Records supplied:
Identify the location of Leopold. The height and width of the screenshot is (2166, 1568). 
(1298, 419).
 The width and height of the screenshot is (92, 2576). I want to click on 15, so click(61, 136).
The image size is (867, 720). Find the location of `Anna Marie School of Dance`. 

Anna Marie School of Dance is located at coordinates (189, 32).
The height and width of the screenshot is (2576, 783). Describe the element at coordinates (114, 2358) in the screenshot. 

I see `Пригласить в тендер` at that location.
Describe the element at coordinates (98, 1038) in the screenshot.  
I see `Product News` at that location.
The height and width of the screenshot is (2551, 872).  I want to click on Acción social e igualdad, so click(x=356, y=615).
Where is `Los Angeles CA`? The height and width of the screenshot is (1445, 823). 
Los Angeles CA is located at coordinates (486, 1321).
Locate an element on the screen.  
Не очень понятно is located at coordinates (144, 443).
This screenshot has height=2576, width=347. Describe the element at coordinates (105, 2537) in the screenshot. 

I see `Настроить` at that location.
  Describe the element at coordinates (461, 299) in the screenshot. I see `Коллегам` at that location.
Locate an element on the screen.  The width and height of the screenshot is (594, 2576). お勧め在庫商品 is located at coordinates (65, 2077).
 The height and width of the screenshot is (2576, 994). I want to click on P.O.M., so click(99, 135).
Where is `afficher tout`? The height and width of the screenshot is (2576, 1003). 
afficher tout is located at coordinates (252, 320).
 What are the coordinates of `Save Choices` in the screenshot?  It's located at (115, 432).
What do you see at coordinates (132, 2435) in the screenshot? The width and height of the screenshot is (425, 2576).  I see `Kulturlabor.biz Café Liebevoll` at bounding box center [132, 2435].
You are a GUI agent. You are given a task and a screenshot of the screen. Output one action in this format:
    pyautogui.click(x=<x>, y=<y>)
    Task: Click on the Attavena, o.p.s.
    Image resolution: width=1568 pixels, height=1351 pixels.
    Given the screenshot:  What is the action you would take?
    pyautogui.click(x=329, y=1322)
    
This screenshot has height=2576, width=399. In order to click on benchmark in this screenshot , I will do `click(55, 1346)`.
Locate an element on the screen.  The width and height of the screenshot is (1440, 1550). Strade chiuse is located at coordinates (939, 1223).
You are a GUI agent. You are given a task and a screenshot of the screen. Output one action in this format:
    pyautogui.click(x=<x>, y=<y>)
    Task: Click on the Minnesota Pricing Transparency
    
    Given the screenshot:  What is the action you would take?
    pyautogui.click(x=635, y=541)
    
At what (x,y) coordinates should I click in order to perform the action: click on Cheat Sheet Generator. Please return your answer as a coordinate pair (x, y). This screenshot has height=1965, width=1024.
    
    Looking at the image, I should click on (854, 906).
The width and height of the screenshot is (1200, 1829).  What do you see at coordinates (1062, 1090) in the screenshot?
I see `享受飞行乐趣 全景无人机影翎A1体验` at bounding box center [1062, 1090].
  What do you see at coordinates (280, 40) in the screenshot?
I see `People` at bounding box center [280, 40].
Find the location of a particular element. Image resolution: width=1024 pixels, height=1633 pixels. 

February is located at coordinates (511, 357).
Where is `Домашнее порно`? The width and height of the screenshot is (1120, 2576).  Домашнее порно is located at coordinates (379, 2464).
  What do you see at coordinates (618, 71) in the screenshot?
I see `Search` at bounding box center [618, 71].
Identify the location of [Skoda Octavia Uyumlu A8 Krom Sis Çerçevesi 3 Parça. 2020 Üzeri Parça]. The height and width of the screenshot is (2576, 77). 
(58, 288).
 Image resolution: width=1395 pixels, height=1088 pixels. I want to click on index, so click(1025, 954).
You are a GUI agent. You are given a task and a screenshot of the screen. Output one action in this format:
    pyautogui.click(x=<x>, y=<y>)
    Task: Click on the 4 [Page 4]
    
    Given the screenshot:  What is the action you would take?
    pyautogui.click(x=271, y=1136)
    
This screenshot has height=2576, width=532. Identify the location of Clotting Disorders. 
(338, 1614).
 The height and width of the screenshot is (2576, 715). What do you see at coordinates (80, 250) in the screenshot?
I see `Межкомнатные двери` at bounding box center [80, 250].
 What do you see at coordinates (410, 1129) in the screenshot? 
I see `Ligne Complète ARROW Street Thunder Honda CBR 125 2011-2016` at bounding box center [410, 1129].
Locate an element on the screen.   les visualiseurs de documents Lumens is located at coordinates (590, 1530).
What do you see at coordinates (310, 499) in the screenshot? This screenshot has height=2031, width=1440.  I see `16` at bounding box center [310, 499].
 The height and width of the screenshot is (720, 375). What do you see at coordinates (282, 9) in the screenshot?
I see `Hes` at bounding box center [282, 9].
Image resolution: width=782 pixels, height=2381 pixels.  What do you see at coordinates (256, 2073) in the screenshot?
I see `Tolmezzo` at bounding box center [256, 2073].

The problem:
Each record should come back exactly as written.

Expected output:
Identify the location of Leopold. The height and width of the screenshot is (2166, 1568). 
(1298, 419).
 The width and height of the screenshot is (92, 2576). I want to click on 15, so click(61, 136).
The image size is (867, 720). Find the location of `Anna Marie School of Dance`. 

Anna Marie School of Dance is located at coordinates (189, 32).
The height and width of the screenshot is (2576, 783). Describe the element at coordinates (114, 2358) in the screenshot. 

I see `Пригласить в тендер` at that location.
Describe the element at coordinates (98, 1038) in the screenshot.  
I see `Product News` at that location.
The height and width of the screenshot is (2551, 872).  I want to click on Acción social e igualdad, so click(x=356, y=615).
Where is `Los Angeles CA`? The height and width of the screenshot is (1445, 823). 
Los Angeles CA is located at coordinates (486, 1321).
Locate an element on the screen.  
Не очень понятно is located at coordinates (144, 443).
This screenshot has height=2576, width=347. Describe the element at coordinates (105, 2537) in the screenshot. 

I see `Настроить` at that location.
  Describe the element at coordinates (461, 299) in the screenshot. I see `Коллегам` at that location.
Locate an element on the screen.  The width and height of the screenshot is (594, 2576). お勧め在庫商品 is located at coordinates (65, 2077).
 The height and width of the screenshot is (2576, 994). I want to click on P.O.M., so click(99, 135).
Where is `afficher tout`? The height and width of the screenshot is (2576, 1003). 
afficher tout is located at coordinates (252, 320).
 What are the coordinates of `Save Choices` in the screenshot?  It's located at (115, 432).
What do you see at coordinates (132, 2435) in the screenshot? The width and height of the screenshot is (425, 2576).  I see `Kulturlabor.biz Café Liebevoll` at bounding box center [132, 2435].
You are a GUI agent. You are given a task and a screenshot of the screen. Output one action in this format:
    pyautogui.click(x=<x>, y=<y>)
    Task: Click on the Attavena, o.p.s.
    Image resolution: width=1568 pixels, height=1351 pixels.
    Given the screenshot:  What is the action you would take?
    pyautogui.click(x=329, y=1322)
    
This screenshot has height=2576, width=399. In order to click on benchmark in this screenshot , I will do `click(55, 1346)`.
Locate an element on the screen.  The width and height of the screenshot is (1440, 1550). Strade chiuse is located at coordinates (939, 1223).
You are a GUI agent. You are given a task and a screenshot of the screen. Output one action in this format:
    pyautogui.click(x=<x>, y=<y>)
    Task: Click on the Minnesota Pricing Transparency
    
    Given the screenshot:  What is the action you would take?
    pyautogui.click(x=635, y=541)
    
At what (x,y) coordinates should I click in order to perform the action: click on Cheat Sheet Generator. Please return your answer as a coordinate pair (x, y). This screenshot has height=1965, width=1024.
    
    Looking at the image, I should click on (854, 906).
The width and height of the screenshot is (1200, 1829).  What do you see at coordinates (1062, 1090) in the screenshot?
I see `享受飞行乐趣 全景无人机影翎A1体验` at bounding box center [1062, 1090].
  What do you see at coordinates (280, 40) in the screenshot?
I see `People` at bounding box center [280, 40].
Find the location of a particular element. Image resolution: width=1024 pixels, height=1633 pixels. 

February is located at coordinates (511, 357).
Where is `Домашнее порно`? The width and height of the screenshot is (1120, 2576).  Домашнее порно is located at coordinates (379, 2464).
  What do you see at coordinates (618, 71) in the screenshot?
I see `Search` at bounding box center [618, 71].
Identify the location of [Skoda Octavia Uyumlu A8 Krom Sis Çerçevesi 3 Parça. 2020 Üzeri Parça]. The height and width of the screenshot is (2576, 77). 
(58, 288).
 Image resolution: width=1395 pixels, height=1088 pixels. I want to click on index, so click(1025, 954).
You are a GUI agent. You are given a task and a screenshot of the screen. Output one action in this format:
    pyautogui.click(x=<x>, y=<y>)
    Task: Click on the 4 [Page 4]
    
    Given the screenshot:  What is the action you would take?
    pyautogui.click(x=271, y=1136)
    
This screenshot has height=2576, width=532. Identify the location of Clotting Disorders. 
(338, 1614).
 The height and width of the screenshot is (2576, 715). What do you see at coordinates (80, 250) in the screenshot?
I see `Межкомнатные двери` at bounding box center [80, 250].
 What do you see at coordinates (410, 1129) in the screenshot? 
I see `Ligne Complète ARROW Street Thunder Honda CBR 125 2011-2016` at bounding box center [410, 1129].
Locate an element on the screen.   les visualiseurs de documents Lumens is located at coordinates (590, 1530).
What do you see at coordinates (310, 499) in the screenshot? This screenshot has height=2031, width=1440.  I see `16` at bounding box center [310, 499].
 The height and width of the screenshot is (720, 375). What do you see at coordinates (282, 9) in the screenshot?
I see `Hes` at bounding box center [282, 9].
Image resolution: width=782 pixels, height=2381 pixels.  What do you see at coordinates (256, 2073) in the screenshot?
I see `Tolmezzo` at bounding box center [256, 2073].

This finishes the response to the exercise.